April 12, 2004

People are not answering the question pollsters ask. This poll (which Instapundit called attention to today) really amazes me:
A Time/CNN survey taken [April 8] showed that 48 percent of Americans said they believe the Bush administration did all it could to prevent the [9/11] attacks, up from 42 percent in a poll taken March 26-28. A CBS News poll, also conducted yesterday, showed 32 percent of Americans said the administration did everything possible to stop the attacks, up from 22 percent the previous week.

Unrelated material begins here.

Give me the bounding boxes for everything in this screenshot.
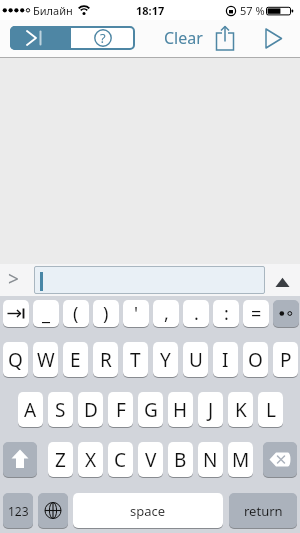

Surely, with hindsight, we can see that there are additional things that might have been done! So why are so many people expressing this belief, which if true would be terrifying? It would mean that there is no way to anticipate the next step terrorists will take and to do something to squelch their new and surprising plans. I would like to think that, spurred by 9/11, our government is now getting out in front of the terrorists. I think that the 48 percent who said to the pollsters that nothing more could have been done don't really think that, but are answering the question that way as an expression of support for the President, based on a confidence that there he really is doing much more now than before 9/11, a forgiveness for not having operated at the highest level of vigilance before 9/11, and a weariness over the efforts of his political opponents to score points by scouring the record to find things to blame him for. The question should be: Do you blame President Bush for not having done more to prevent the 9/11 attacks? I think that is the question the 48 percent imagined they were answering. If the question where actually asked that way, I think the percent supporting Bush would be much higher.